In the end, iRacing is a game and it’s something to do on a Sunday afternoon. Hell, Matt DiBenedetto raced in his underwear one week, iRacing is supposed to be fun. But when a sponsor is paying a driver money to represent them, and they feel a driver isn’t taking things seriously, suddenly this becomes serious and it’s less about having fun.
I’m sure Bubba Wallace didn’t expect that exiting a race would result in a sponsor dropping him. And while I’m sure in his mind that what he did still isn’t that big of a deal, he might’ve reacted differently if he had known this would happen. Whether or not you agree with Wallace’s reaction, you can’t deny the control a sponsor has on their driver.
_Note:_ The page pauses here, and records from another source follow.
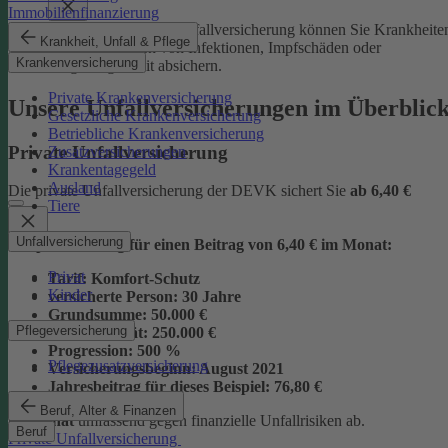
Immobilienfinanzierung
Mit der Junior-Plus-Unfallversicherung können Sie Krankheite
Krankheit, Unfall & Pflege
sowie die Folgen von Infektionen, Impfschäden oder
Krankenversicherung
Vergiftungen mit absichern.
Private Krankenversicherung
Unsere Unfallversicherungen im Überblic
Gesetzliche Krankenversicherung
Betriebliche Krankenversicherung
Private Unfallversicherung
Zusatzversicherungen
Krankentagegeld
Ausland
Die private Unfallversicherung der DEVK sichert Sie
ab
6,40 €
Tiere
Unfallversicherung
Beispielrechnung für einen Beitrag von 6,40 € im Monat:
Privat
Tarif:
Komfort-Schutz
Kinder
versicherte Person:
30 Jahre
Grundsumme:
50.000 €
Pflegeversicherung
Vollinvalidität:
250.000 €
Progression:
500 %
Pflegezusatzversicherung
Versicherungsbeginn:
August 2021
Jahresbeitrag für dieses Beispiel:
76,80 €
Beruf, Alter & Finanzen
im Monat
umfassend gegen finanzielle Unfallrisiken ab.
Beruf
Private Unfallversicherung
If NASCAR and iRacing doesn’t step in and have some sort of organization in place for the rest of the season, they will endure more problems and drive fans away from something that was originally supposed to be a fun escape. If I’m seeing everyone taking part in a lame pissing contest on something that’s supposed to be an escape from all that, I might as well just watch the government do the same thing and I’ll get my escape from that by watching Tiger King.
The eNASCAR iRacing Pro Invitational Series is gaining traction but because of that, drivers and sponsors see $$$ and publicity opportunities that it’s now become something bigger than anyone probably expected. After three races, this isn’t about having fun anymore and if NASCAR and iRacing still wants to provide an escape and keep fans having fun and being entertained, they need to take their series more seriously before it becomes just another toxic part of our lives.